Yeah I first heard him when I started college probably in 1965 or 66, and I really loved his guitar. NO ONE else sounded like that. Bought a bunch of his records over the years, and I guess he was one of those folk who fell into the bottle far too often.
Here's the story about him from the Statesman Journal (Salem OR), Feb 23. It was on the front page, with a picture.

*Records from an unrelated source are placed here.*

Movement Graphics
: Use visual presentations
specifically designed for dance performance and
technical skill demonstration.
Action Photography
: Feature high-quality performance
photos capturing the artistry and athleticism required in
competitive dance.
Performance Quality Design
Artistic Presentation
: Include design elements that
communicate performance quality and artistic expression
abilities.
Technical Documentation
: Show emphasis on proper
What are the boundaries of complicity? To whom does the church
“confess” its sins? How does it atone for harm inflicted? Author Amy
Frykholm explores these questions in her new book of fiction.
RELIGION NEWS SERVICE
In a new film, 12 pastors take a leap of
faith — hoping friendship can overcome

The Grammy winner died three days after having heart bypass surgery
By Alan Gustafson

John Fahey, a legendary American guitarist and Grammy winner who continued to make music while living in a series of dingy Salem motels, died here Thursday. Fahey's death at Salem Hospital came three days after he underwent heart bypass surgery. He slipped into a coma after Monday's operation and was taken off life support Thursday, said his former wife, Melody Fahey of Salem.
"His body just didn't make it through the stresses of the operation," she said.

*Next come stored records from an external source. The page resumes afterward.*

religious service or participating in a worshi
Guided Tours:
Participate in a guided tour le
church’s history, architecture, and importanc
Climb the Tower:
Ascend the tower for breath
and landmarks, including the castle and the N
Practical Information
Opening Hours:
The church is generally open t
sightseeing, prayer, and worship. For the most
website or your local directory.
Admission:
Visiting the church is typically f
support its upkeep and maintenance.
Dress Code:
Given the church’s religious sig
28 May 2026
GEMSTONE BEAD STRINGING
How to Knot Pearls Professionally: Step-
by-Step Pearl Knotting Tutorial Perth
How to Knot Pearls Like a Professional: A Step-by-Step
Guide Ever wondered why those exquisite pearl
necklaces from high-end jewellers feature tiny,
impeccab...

Fahey was 61. An accomplished guitarist since his teens, he made his first album in 1959, and recorded several albums in the '60s that are recognised as classics of their kind.
"He's America's leading finger-style guitarist. He invented the style," said Tim Knight, owner of Guitar Castle in Salem, who played organ, guitar and percussions with Fahey's local group, the John Fahey Trio.

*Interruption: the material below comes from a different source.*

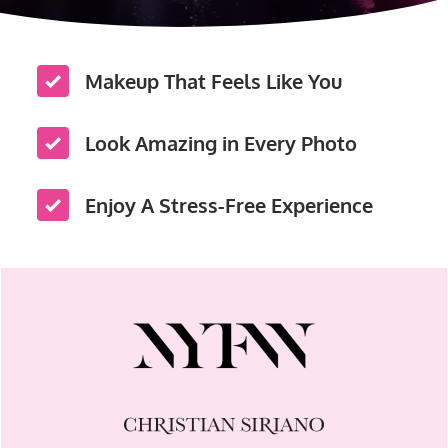
Makeup That Feels Like You
Look Amazing in Every Photo
Enjoy A Stress-Free Experience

In all, Fahey released 45 albums since the 1960s. He made his mark, not only for musical versatility and innovative playing, but also for his brilliant mind and eccentric manner.
"People called him a genius, " Knight said. "He would laught that off in a hurry. He was the most down-home person you'd ever meet as far as not waving his own flag. He let others do that.
"John was a man who played Carnegie Hall. John was a man who won a Grammy. But those things were not important to him. The important things to him were things like Chinese food. He loved to eat."
Described as a bear of a man, with a large appetite for life, Fahey's eclectic interests ranged from folklore and religion to spontaneous paintings done with antifreeze and paints even he couldn't identify.
"He called himself a spiritual detective," Melody Fahey said. "He spent quite a bit of time being an Episcopalian but he also had an interest in Eastern religions."

West Coast Move
Raised in Maryland, John Fahey said in a 1998 interview that his life was profoundly changed by a move to the West Coast in the early 1960s.
"I hated my family, so a bunch of us decided to move to Berkeley and take over the folk music scene. So we did," he said. "I moved out there in 1963. We were pretty successful and a lot of us got degrees."
Fahey got a master's in folklore and mythology from the University of California at Los Angeles, added up an undergradiate degree in philosophy and theology from American University in Washington, DC. John and Melody Fahey, his third wife, moved from Los Angeles to Salem in 1981.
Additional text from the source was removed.